- **PROMPT**: The answer is the data below, repeated exactly, with no pictures included.

- **RECORDS SHOWN**:
((

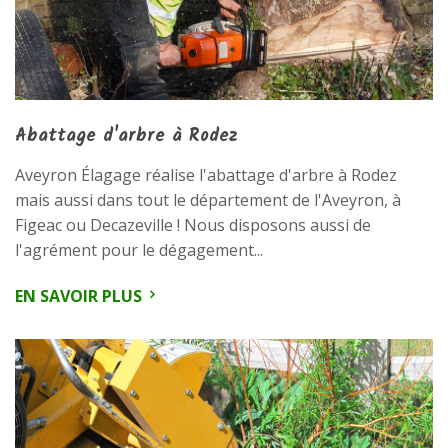
Abattage d'arbre à Rodez
Aveyron Élagage réalise l'abattage d'arbre à Rodez
mais aussi dans tout le département de l'Aveyron, à
Figeac ou Decazeville ! Nous disposons aussi de
l'agrément pour le dégagement...
EN SAVOIR PLUS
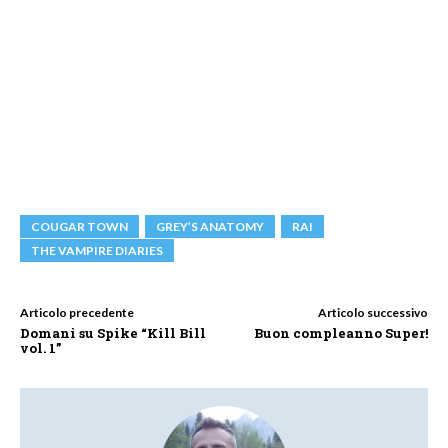
COUGAR TOWN
GREY’S ANATOMY
RAI
THE VAMPIRE DIARIES
Articolo precedente
Articolo successivo
Domani su Spike “Kill Bill
Buon compleanno Super!
vol. 1”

))

- **ANSWER TO THIS PROBLEM**:
Abattage d'arbre à Rodez
Aveyron Élagage réalise l'abattage d'arbre à Rodez
mais aussi dans tout le département de l'Aveyron, à
Figeac ou Decazeville ! Nous disposons aussi de
l'agrément pour le dégagement...
EN SAVOIR PLUS
COUGAR TOWN
GREY’S ANATOMY
RAI
THE VAMPIRE DIARIES
Articolo precedente
Articolo successivo
Domani su Spike “Kill Bill
Buon compleanno Super!
vol. 1”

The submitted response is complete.